Quanto à severidade da gagueira, os resultados corroboraram pesquisas prévias que afirmaram que a gagueira pode influenciar nas interações sociais( 4 , 11 ). Ressalta-se que, segundo relato dos pais, o grupo de indivíduos com gagueira severa mostrou uma tendência de apresentar escores classificados como clínicos, quando comparada com os casos de gagueira moderada e leve. Algumas características comportamentais foram diferentes nos indivíduos com gagueira em comparação aos fluentes, e algumas dessas diferenças podem estar associadas com mudanças na frequência da gagueira( 30 ).
Em síntese, esses achados contribuíram para classificar o comportamento e a competência social de indivíduos com gagueira, segundo a opinião dos pais, com a utilização do inventário CBCL, e também para reforçar a importância da avaliação do comportamento em indivíduos com esse distúrbio. A compreensão da gagueira como multidimensional permite ao profissional uma visão mais ampla e mais contextualizada de como esse distúrbio de comunicação pode impactar o comportamento e aspectos sociais dos indivíduos que gaguejam.
É fato que uma das limitações do estudo seria a utilização de inventário que considera a opinião dos pais, e não a comparação dessa percepção com a avaliação dos aspectos comportamentais e sociais desses indivíduos com gagueira.
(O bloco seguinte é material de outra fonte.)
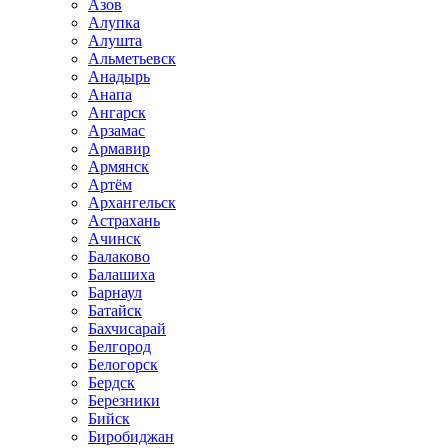
Азов
Алупка
Алушта
Альметьевск
Анадырь
Анапа
Ангарск
Арзамас
Армавир
Армянск
Артём
Архангельск
Астрахань
Ачинск
Балаково
Балашиха
Барнаул
Батайск
Бахчисарай
Белгород
Белогорск
Бердск
Березники
Бийск
Биробиджан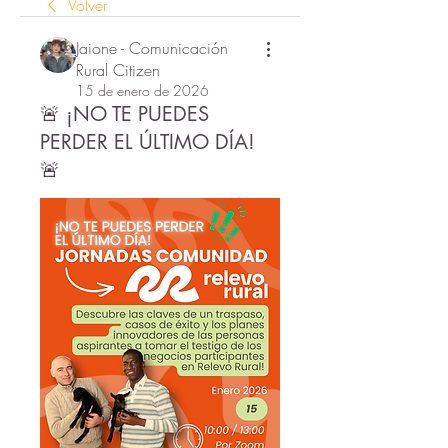
Volver
Jaione - Comunicación
Rural Citizen
15 de enero de 2026
🚨 ¡NO TE PUEDES
PERDER EL ÚLTIMO DÍA!
🚨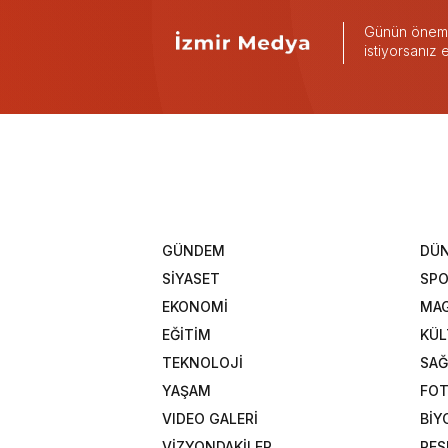
Günün önemli
istiyorsanız
GÜNDEM
DÜ
SİYASET
SP
EKONOMİ
MAG
EĞİTİM
KÜL
TEKNOLOJİ
SAĞ
YAŞAM
FOT
VIDEO GALERİ
BİY
VİZYONDAKİLER
RES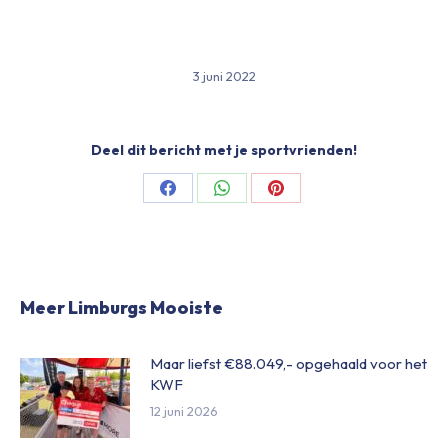
3 juni 2022
Deel dit bericht met je sportvrienden!
Share
Share
Share
on
on
on
Facebook
WhatsApp
Pinterest
Meer Limburgs Mooiste
Maar liefst €88.049,- opgehaald voor het
KWF
12 juni 2026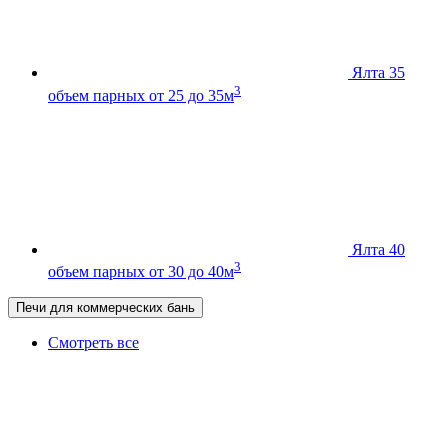
Ялта 35
3
объем парных от 25 до 35м
Ялта 40
3
объем парных от 30 до 40м
Печи для коммерческих бань
Смотреть все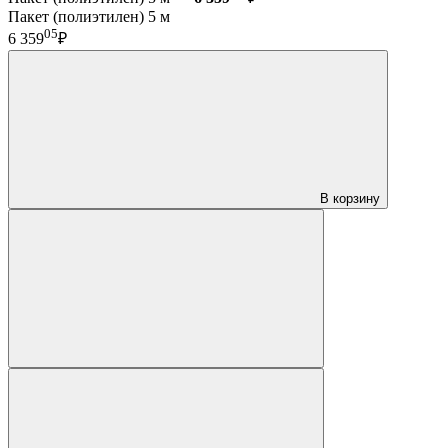
Пакет (полиэтилен) 5 м
05
6 359
₽
В корзину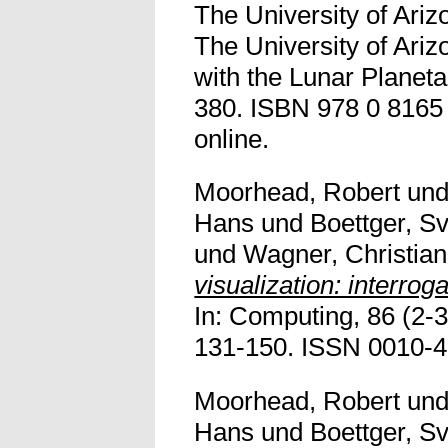
The University of Ari
The University of Ariz
with the Lunar Planetar
380. ISBN 978 0 8165 2
online.
Moorhead, Robert
un
Hans
und
Boettger, S
und
Wagner, Christian
visualization: interrog
In: Computing, 86 (2-3
131-150. ISSN 0010-485
Moorhead, Robert
un
Hans
und
Boettger, S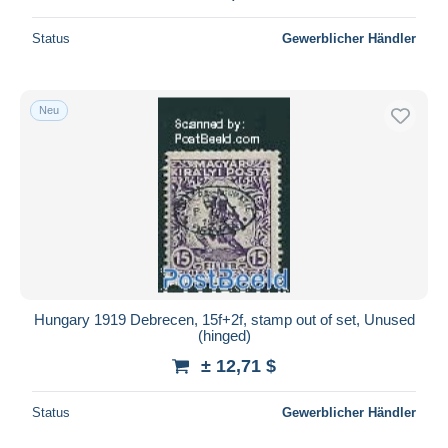
Status
Gewerblicher Händler
Neu
Hungary 1919 Debrecen, 15f+2f, stamp out of set, Unused
(hinged)
± 12,71 $
Status
Gewerblicher Händler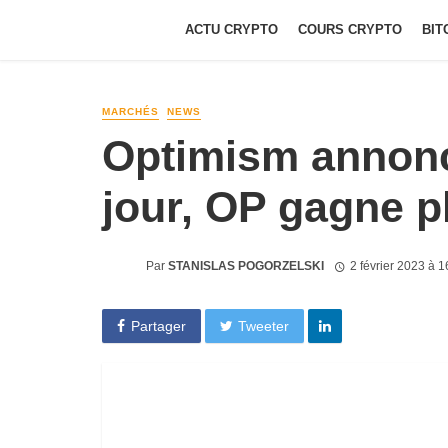
ACTU CRYPTO
COURS CRYPTO
BIT
MARCHÉS
NEWS
Optimism annonc
jour, OP gagne p
Par
STANISLAS POGORZELSKI
2 février 2023 à 
Partager
Tweeter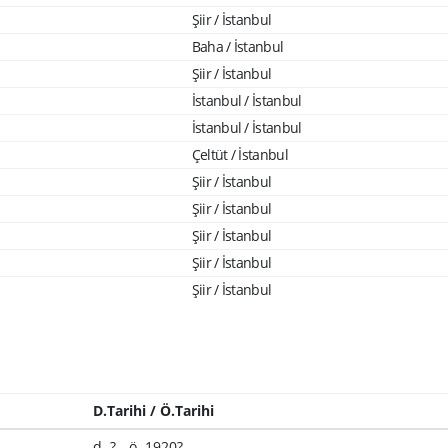
Şiir / İstanbul
Baha / İstanbul
Şiir / İstanbul
İstanbul / İstanbul
İstanbul / İstanbul
Çeltüt / İstanbul
Şiir / İstanbul
Şiir / İstanbul
Şiir / İstanbul
Şiir / İstanbul
Şiir / İstanbul
D.Tarihi / Ö.Tarihi
d. ? - ö. 1920?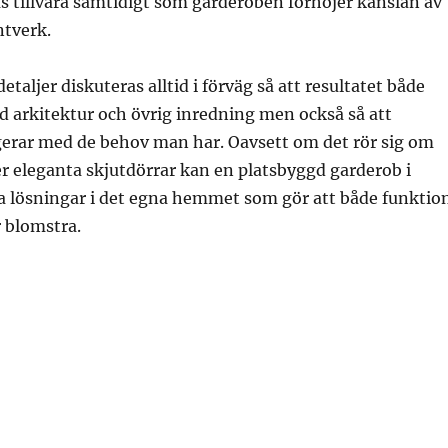
s tillvara samtidigt som garderoben förhöjer känslan av
ntverk.
etaljer diskuteras alltid i förväg så att resultatet både
 arkitektur och övrig inredning men också så att
erar med de behov man har. Oavsett om det rör sig om
er eleganta skjutdörrar kan en platsbyggd garderob i
 lösningar i det egna hemmet som gör att både funktio
 blomstra.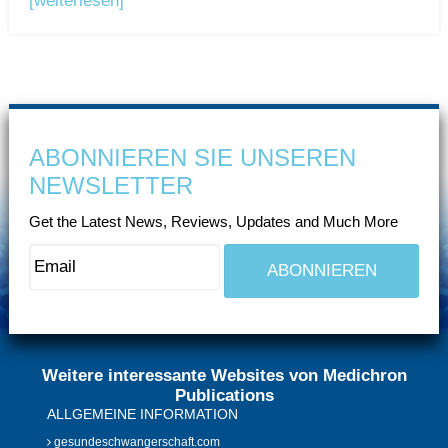
[weiterlesen]
ABONNIEREN SIE UNSEREN
NEWSLETTER
Get the Latest News, Reviews, Updates and Much More
Weitere interessante Websites von Medichron
Publications
ALLGEMEINE INFORMATION
gesundeschwangerschaft.com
Investigações complementares poderão confirmar esses achados e sinalizar para um melhor entendimento do impacto da gagueira no comportamento e na vida dos indivíduos.
Na opinião dos pais, os filhos com gagueira apresentam comportamento e competência social peculiar, com maior tendência a manifestar alterações nessas áreas, em comparação com os filhos fluentes. Medo, nervosismo/tensão, culpa, ansiedade, perfeccionismo e preocupação foram as alterações mais frequentes relacionadas ao comportamento, enquanto prejuízos no domínio social e nas situações comunicacionais rotineiras caracterizaram a competência social dos indivíduos com gagueira.
A caracterização do comportamento e da competência social dos indivíduos que gaguejam pode auxiliar na compreensão da multidimensionalidade da gagueira, bem como nortear a prática diagnóstica e terapêutica desse distúrbio.